▶ Task directions:
Please quote exactly the lines below from the line containing "Jo Gerner (Wolfgang" to the line containing "Jessica (Nina Ensmann)", both lines included, and nothing else.

▶ Records supplied:
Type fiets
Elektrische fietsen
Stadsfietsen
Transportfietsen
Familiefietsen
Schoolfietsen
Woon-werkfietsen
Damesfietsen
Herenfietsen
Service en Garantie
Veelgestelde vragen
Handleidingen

---

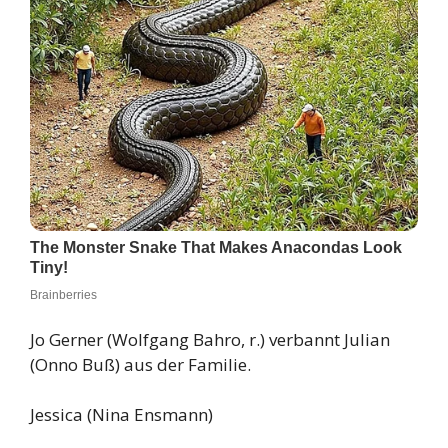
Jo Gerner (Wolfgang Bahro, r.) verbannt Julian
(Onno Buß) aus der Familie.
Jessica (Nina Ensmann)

▶ Task result:
Jo Gerner (Wolfgang Bahro, r.) verbannt Julian
(Onno Buß) aus der Familie.
Jessica (Nina Ensmann)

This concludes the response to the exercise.